In Evangelical and Fundamentalist communities, anointing of the sick is performed with varying degrees of frequency, although laying on of hands may be more common than anointing. The rite would be similar to that of Pentecostals in its simplicity, but would usually not have the same emotionalism attached to it. Unlike some Pentecostals, Evangelicals and Fundamentalists generally do not believe that physical healing is within the anointing. Therefore, God may or may not grant physical healing to the sick. The healing conferred by anointing is thus a spiritual event that may not result in physical recovery.
The Church of the Brethren practices Anointing with Oil as an ordinance along with Baptism, Communion, Laying on of Hands, and the Love Feast.
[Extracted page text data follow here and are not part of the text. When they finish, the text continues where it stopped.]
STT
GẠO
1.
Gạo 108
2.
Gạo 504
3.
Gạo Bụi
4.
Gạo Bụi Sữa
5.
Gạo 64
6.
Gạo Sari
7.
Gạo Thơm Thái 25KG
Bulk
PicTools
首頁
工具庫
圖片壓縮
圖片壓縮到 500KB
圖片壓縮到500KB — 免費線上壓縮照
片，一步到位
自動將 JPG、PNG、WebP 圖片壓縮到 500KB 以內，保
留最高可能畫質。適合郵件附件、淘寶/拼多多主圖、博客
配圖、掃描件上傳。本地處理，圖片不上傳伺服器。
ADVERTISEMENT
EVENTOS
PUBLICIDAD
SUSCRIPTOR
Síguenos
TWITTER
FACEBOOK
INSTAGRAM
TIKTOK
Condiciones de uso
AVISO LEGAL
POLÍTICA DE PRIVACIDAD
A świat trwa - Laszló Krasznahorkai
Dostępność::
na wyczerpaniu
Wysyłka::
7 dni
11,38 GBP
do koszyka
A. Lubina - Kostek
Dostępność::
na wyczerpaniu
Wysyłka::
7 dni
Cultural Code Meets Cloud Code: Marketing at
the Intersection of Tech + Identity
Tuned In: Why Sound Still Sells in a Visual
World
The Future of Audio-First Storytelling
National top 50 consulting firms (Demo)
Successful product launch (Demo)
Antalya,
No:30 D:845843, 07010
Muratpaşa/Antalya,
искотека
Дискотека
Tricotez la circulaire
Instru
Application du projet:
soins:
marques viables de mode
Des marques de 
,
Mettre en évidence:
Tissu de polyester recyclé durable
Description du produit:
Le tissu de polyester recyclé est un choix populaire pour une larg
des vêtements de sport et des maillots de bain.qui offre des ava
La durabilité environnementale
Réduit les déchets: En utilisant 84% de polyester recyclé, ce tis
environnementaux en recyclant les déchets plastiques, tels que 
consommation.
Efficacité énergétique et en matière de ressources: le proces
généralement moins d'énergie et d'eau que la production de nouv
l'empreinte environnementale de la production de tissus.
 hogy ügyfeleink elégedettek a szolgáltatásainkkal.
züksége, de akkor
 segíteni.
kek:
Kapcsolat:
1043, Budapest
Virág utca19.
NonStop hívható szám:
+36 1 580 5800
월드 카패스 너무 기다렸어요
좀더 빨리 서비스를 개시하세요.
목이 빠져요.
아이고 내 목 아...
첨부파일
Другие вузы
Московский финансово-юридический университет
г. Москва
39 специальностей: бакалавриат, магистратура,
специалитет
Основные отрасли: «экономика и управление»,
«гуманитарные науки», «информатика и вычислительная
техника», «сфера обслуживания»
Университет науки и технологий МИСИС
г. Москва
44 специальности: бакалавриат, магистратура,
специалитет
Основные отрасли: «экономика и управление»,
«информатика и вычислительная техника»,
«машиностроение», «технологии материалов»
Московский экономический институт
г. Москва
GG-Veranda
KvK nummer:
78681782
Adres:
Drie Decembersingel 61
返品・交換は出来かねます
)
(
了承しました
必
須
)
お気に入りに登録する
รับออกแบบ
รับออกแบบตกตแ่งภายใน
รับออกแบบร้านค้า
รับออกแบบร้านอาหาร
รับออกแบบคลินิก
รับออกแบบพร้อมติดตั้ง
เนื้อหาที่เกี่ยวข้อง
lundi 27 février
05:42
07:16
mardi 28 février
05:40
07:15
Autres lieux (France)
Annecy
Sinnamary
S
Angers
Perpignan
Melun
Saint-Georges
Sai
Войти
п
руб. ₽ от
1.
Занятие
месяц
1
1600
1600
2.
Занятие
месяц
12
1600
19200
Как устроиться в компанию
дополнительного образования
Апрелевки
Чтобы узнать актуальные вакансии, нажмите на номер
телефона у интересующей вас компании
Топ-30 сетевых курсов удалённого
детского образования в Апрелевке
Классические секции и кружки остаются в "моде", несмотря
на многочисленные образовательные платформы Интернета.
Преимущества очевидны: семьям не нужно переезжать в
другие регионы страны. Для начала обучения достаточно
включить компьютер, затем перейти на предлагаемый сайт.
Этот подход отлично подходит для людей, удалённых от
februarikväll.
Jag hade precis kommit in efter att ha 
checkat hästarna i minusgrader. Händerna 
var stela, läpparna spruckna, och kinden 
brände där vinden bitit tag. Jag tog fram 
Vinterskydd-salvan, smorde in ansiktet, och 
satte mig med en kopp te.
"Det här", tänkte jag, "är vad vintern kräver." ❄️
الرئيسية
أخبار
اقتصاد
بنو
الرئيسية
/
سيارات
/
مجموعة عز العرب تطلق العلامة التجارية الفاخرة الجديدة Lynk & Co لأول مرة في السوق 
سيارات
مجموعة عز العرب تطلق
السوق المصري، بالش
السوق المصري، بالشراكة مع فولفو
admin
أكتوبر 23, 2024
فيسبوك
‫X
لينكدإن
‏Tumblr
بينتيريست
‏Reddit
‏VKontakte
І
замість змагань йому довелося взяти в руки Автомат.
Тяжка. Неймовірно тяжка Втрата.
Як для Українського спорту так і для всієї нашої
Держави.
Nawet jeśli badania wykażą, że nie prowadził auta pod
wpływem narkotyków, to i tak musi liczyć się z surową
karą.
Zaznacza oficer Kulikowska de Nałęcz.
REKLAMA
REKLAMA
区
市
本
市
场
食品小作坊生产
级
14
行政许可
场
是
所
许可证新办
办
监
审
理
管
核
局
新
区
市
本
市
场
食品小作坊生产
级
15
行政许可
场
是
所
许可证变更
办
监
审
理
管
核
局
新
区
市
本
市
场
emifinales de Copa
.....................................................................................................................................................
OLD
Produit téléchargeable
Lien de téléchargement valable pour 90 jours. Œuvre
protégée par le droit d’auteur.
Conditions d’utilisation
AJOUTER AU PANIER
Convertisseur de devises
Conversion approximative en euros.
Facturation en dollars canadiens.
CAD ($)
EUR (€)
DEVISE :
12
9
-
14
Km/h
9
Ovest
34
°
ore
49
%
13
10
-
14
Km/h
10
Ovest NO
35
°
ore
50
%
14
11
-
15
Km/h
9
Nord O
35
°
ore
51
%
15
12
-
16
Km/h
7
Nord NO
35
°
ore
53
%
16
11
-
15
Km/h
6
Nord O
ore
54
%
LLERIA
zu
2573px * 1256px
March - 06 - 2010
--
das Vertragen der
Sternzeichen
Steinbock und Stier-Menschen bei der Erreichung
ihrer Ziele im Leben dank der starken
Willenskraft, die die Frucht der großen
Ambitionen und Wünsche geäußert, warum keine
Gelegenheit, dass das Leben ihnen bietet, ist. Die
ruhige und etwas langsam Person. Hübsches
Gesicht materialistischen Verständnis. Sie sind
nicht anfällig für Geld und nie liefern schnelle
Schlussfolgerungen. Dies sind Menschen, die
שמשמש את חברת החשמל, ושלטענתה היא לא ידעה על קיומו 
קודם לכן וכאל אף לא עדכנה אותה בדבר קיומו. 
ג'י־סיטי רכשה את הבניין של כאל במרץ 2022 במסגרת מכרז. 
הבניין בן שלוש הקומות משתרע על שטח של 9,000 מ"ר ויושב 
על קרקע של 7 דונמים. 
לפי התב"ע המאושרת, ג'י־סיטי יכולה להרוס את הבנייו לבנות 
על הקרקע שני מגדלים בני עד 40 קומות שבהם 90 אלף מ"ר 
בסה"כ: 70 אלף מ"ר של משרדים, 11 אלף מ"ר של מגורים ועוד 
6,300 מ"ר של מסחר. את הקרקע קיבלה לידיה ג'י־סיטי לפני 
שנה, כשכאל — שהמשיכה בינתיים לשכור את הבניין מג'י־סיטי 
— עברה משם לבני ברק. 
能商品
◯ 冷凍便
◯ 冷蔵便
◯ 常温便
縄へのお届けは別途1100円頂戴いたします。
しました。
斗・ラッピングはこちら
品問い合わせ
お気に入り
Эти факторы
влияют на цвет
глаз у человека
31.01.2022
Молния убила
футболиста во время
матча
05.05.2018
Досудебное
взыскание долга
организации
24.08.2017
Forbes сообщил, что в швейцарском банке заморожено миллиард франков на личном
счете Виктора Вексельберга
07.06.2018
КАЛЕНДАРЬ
Evangelical Protestants who use anointing differ about whether the person doing the anointing must be an ordained member of the clergy, whether the oil must necessarily be olive oil and have been previously specially consecrated, and about other details. Several Evangelical groups reject the practice so as not to be identified with charismatic and Pentecostal groups, which practice it widely.
Some Protestant US military chaplains carry the Roman Rite version of the Anointing of the Sick with them for use if called upon to assist wounded or dying soldiers who are Catholics. The Catholic and Orthodox Churches consider invalid as a sacrament the administration of Anointing of the Sick by such chaplains, who in the eyes of those Churches are not validly ordained priests. The rite performed by them is thus seen as having the same by no means negligible value of any other form of prayer offered for the sick or dying.
Latter Day Saints, who consider themselves restorationists, also practice ritual anointing of the sick, as well as other forms of anointing. Members of The Church of Jesus Christ of Latter-day Saints (LDS Church) consider anointing to be an ordinance.
Members of the LDS Church who hold the Melchizedek priesthood may use consecrated oil in performing the ordinance of blessing of the "sick or afflicted", though oil is not required if it is unavailable. The priesthood holder anoints the recipient's head with a drop of oil, then lays hands upon that head and declare their act of anointing. Then another priesthood holder joins in, if available, and pronounces a "sealing" of the anointing and other words of blessing, as he feels inspired. Melchizedek priesthood holders are also authorized to consecrate any pure olive oil and often carry a personal supply in case they have need to perform a blessing. Oil is not used in other blessings, such as for people seeking comfort or counsel.